Özeleştiri yapmaktan, empati yapmaktan zarar gelmez.
Hele de Üstün Dökmen’in o meşhur kitabını okumşsanız özeleştiri ve empati yapmanın aslında ne de güzel bir şey olduğunu anlarsınız.
Geçen hafta, önceleri Adana’nın, sonrasında Osmaniye’nin ilçelerinden olan Kadirli’yi gördükten sonra Çat, Tekman, Hınıs, Tortum, Şenkaya, hatta Aşkale ve Pasinler ilçelerimiz geçti gözümün önünden.
‘’Kadirli ilçeyse bizim bu ilçeler ne?’’ diye sorasım geldi.
Biraz da üzülerek ve sıkılarak söylüyorum.
Eğer ki bu ilçelerimiz ilçeyse gördüğüm Kadirli’nin şehir olması gerekir.
Kent ruhu var bir kere.
Bir şehirde ne varsa o var.
Kastım sadece binalar, mağazalar filan değil.
Modernite!
Hele de Kadirli Tarım İlçe Müdürü Fatin Rüştü Özeser’in makam odasında gördüğüm bir harita, büsbütün kafamı allak bullak etti.
Kitabın tam ortasını anlatıyordu.
***
Teyo’nun deyimiyle, bende yalan da yok, hılaf da.
Özellikle duvara asılı o hariyatı görünce içerisinde kıskançlık da barındıran bir duyguya kapıldım.
İlçenin tarım haritasını çıkartmışlar ve her köyünden, her tarafından bereket fışkırıyor.
Nerede ne ekili, ne üretiliyor, ne kadar hasat yapılıyor, o var bu haritada.
Bir parça kağıdın cazibesine kapıldım.
Bırakın ilçelerimizi, ilimizin sanmıyorum ki öyle bir haritası olsun.

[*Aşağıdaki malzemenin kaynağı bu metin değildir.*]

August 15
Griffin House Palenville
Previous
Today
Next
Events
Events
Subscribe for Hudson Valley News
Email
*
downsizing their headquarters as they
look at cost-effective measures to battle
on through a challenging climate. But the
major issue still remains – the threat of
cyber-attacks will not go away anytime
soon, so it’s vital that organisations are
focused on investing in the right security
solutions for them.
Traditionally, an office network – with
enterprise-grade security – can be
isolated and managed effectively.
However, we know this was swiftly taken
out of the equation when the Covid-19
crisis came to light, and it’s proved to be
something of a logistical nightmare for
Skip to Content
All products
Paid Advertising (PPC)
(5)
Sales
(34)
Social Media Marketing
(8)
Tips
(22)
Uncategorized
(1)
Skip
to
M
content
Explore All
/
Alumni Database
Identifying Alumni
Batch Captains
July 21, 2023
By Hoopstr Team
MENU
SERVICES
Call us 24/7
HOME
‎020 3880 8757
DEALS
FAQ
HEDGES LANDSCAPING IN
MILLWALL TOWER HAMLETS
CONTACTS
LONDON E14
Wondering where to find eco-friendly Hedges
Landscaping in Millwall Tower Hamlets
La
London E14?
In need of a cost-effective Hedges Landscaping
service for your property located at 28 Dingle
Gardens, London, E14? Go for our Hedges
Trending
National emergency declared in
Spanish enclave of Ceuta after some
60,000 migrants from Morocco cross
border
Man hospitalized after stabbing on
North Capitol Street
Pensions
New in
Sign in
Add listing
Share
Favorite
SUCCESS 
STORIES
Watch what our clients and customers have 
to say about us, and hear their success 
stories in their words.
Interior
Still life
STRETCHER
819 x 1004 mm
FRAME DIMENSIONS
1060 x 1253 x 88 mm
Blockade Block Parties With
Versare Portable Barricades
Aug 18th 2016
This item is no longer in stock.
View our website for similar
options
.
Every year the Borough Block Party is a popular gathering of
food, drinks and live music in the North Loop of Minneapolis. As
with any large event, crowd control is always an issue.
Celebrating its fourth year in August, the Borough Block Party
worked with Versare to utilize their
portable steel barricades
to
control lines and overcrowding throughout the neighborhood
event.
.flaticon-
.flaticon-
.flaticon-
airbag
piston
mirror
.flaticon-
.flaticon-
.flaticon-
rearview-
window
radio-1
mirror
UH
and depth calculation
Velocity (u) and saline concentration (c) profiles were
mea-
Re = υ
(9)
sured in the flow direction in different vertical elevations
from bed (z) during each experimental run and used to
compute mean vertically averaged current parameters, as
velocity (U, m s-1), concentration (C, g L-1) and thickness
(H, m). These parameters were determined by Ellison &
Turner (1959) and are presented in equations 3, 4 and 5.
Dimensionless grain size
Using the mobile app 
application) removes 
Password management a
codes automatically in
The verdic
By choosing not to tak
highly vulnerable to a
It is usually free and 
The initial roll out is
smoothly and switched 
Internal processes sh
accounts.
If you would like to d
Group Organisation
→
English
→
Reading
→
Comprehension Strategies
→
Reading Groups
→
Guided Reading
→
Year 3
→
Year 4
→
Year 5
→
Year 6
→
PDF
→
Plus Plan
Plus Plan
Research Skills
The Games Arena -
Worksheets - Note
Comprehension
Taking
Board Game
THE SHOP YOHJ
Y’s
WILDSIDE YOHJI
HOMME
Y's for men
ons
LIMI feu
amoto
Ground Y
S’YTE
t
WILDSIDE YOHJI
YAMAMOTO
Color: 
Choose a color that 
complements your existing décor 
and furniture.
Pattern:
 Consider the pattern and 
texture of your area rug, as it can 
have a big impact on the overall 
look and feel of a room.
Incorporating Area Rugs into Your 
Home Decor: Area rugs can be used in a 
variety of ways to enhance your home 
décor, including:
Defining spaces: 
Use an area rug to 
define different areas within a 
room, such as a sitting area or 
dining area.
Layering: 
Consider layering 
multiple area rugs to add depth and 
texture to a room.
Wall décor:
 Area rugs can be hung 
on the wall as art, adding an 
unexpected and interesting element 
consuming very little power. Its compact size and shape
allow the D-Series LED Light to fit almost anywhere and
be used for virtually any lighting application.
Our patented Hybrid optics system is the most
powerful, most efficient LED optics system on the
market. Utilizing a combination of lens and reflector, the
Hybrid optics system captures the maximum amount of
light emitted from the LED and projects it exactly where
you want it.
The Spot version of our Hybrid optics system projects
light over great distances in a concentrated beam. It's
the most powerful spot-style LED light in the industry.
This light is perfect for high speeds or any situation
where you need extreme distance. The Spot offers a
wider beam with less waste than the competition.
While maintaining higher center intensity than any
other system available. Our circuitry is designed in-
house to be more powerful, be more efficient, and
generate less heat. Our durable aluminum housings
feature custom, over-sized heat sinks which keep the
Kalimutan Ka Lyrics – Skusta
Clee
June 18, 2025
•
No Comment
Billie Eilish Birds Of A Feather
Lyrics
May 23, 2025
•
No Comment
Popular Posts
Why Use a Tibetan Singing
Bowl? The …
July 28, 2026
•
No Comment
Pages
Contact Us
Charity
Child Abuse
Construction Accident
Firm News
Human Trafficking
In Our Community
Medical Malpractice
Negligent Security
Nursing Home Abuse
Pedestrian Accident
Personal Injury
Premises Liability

Sebebi ister şu olsun, ister bu.
Bir gerçek var, dağ gibi duruyor.
Aras akıyor, göz bakıyor.
Çok gerilerdeyiz, çok.
Hele de bana kimse iklimi- miklimi anlatmasın.
Biraz oturup, düşünmeliyiz, bu işlere kafa patlatmalıyız.
Kesin, kati, mecbur, şart, elzem!
Oturup kafa yormalıyız, nerede hata, yanlış yapıyoruz diye.
Ve hep bu hatayı neden, niçin, nasıl yapıyoruz diye!’
TUTTUĞUM BABA SÖZLER : Ne yaparsan yap, pişman öleceksin. Belki yaptıklarından, belki de yapamadıklarından... (Dostoyevski)
DUVARIN DİLİ : Bir gülüşü var, alzaymır olsam unutmam!